Scientists find they can eliminate HIV from the DNA of human cells
Researchers have found they can effectively and safely eliminate HIV from the DNA of human cells grown in a culture.
Scientists from the Lewis Katz School of Medicine at Temple University used the CRISPR/Cas9 gene-editing technique and managed to cut HIV out of the human immune cell’s DNA.
This scientific breakthrough found that recovered cells exposed to the virus were protected from reinfection – making this the first time scientists have worked out how to prevent further infections.
Lead researcher, Kamel Khalili, confirmed that the system was able to “protect cells from reinfection and that the technology is safe for the cells, with no toxic effects”.
He added: “The findings are important on multiple levels. They demonstrate the effectiveness of our gene editing system in eliminating HIV from the DNA of CD4 T-cells and, by introducing mutations into the viral genome, permanently inactivating its replication.”
The CRISPR/Cas9 gene-editing technique, which uses ‘scissor-like’ proteins, is described as a revolutionary way of investigating and treating the root causes of genetic disease.
The technique allows scientists to target a specific gene or section of the genome and to cut and paste elements of it to change its function.

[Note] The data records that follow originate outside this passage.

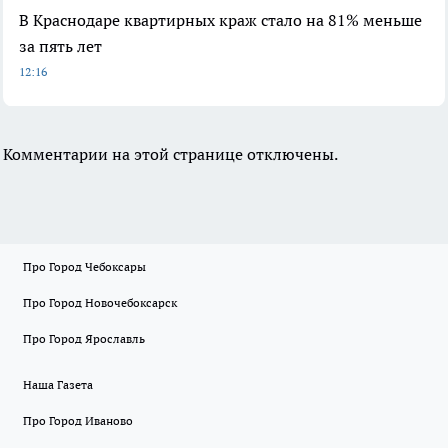
В Краснодаре квартирных краж стало на 81% меньше
за пять лет
12:16
Комментарии на этой странице отключены.
Про Город Чебоксары
Про Город Новочебоксарск
Про Город Ярославль
Наша Газета
Про Город Иваново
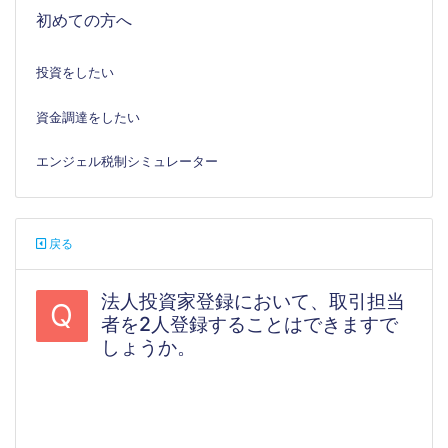
初めての方へ
投資をしたい
資金調達をしたい
エンジェル税制シミュレーター
戻る
法人投資家登録において、取引担当
Q
者を2人登録することはできますで
しょうか。
#法人口座開設#法人投資家登録#法人投資
家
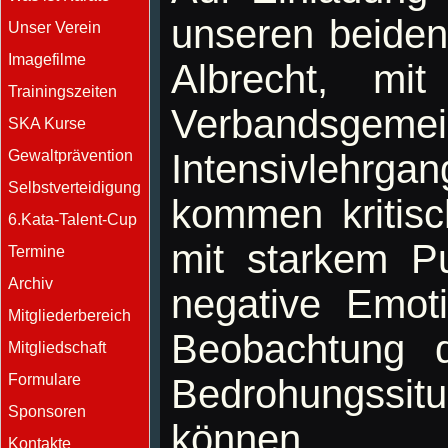
unseren beiden
Unser Verein
Imagefilme
Albrecht, mit
Trainingszeiten
Verbandsgem
SKA Kurse
Gewaltprävention
Intensivlehrga
Selbstverteidigung
kommen kritisc
6.Kata-Talent-Cup
mit starkem Pu
Termine
Archiv
negative Emot
Mitgliederbereich
Beobachtung d
Mitgliedschaft
Formulare
Bedrohungssit
Sponsoren
können.
Kontakte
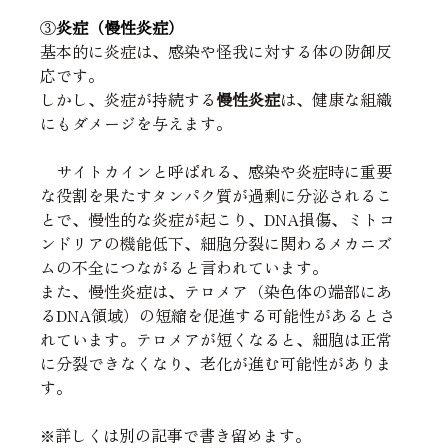
③
炎症（慢性炎症）
基本的に炎症は、感染や怪我に対する体の防御反
応です。
しかし、炎症が持続する
慢性炎症
は、健康な組織
にもダメージを与えます。
　サイトカインと呼ばれる、感染や炎症時に重要
な役割を果たすタンパク質が過剰に分泌されるこ
とで、慢性的な炎症が起こり、DNA損傷、ミトコ
ンドリアの機能低下、細胞分裂に関わるメカニズ
ムの不全につながると言われています。
また、慢性炎症は、テロメア（染色体の端部にあ
るDNA領域）の短縮を促進する可能性があるとさ
れています。テロメアが短くなると、細胞は正常
に分裂できなくなり、老化が進む可能性がありま
す。
※詳しくは別の記事で書き留めます。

On paving the way to an eventual cure for patients infected with HIV, Dr Khalili said: “Antiretroviral drugs are very good at controlling HIV infection. But patients on antiretroviral therapy who stop taking the drugs suffer a rapid rebound in HIV replication.”
Meanwhile, a charity is filing legal action against NHS England after it refused to commission HIV-preventing drugs.
Pre-Exposure Prophylaxis (PrEP) drug Truvada can reduce people’s chances of being infected with HIV by up to 99 percent, if taken daily.